Si scrive debito pubblico, si legge sostenibilità dei conti della previdenza (in aumento al 15,3% del Pil da qui al 2020). Agli occhi dei mercati, di Bruxelles e delle agenzie di rating, oltre alla variabile fondamentale della stabilità politica, quel che conta è la garanzia che nel medio periodo si può esibire per sostenere il percorso di graduale rientro dal debito. Mercoledì prossimo, ma soprattutto in occasione del giudizio definitivo fissato a maggio del 2018, il tema della sostenibilità dei conti pubblici nel medio periodo sarà nuovamente al centro delle valutazioni della Commissione europea.

Non a caso ieri, al termine del nuovo round negoziale con i sindacati, il ministro dell'Economia, Pier Carlo Padoan ha nuovamente richiamato il tema dei vincoli di bilancio. Concetto ribadito in serata al Festival “Economia come”.

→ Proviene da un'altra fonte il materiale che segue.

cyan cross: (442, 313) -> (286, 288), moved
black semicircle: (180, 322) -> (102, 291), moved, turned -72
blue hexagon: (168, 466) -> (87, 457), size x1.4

Il Governo ha messo in campo risorse per 300 milioni, tali da garantire le modifiche che vanno definendosi sull'aumento dal 2019 dell'età pensionabile a 67 anni in seguito all'aumento delle aspettative di vita. Operazione da condurr senza alterare i saldi della manovra. Un paletto che Padoan giudica sostanzialmente invalicabile, anche perché la trattativa con Bruxelles è tutt'altro che conclusa, come mostra l'ultima sortita del vice presidente della Commissione Ue, Jyrki Katainen (l'economia non migliora e gli italiani dovrebbero sapere qual è la vera situazione). Affermazione respinta al mittente da Padoan. La maggiore crescita aiuta, ma la vera partita la si giocherà in primavera, una volta celebrate le elezioni.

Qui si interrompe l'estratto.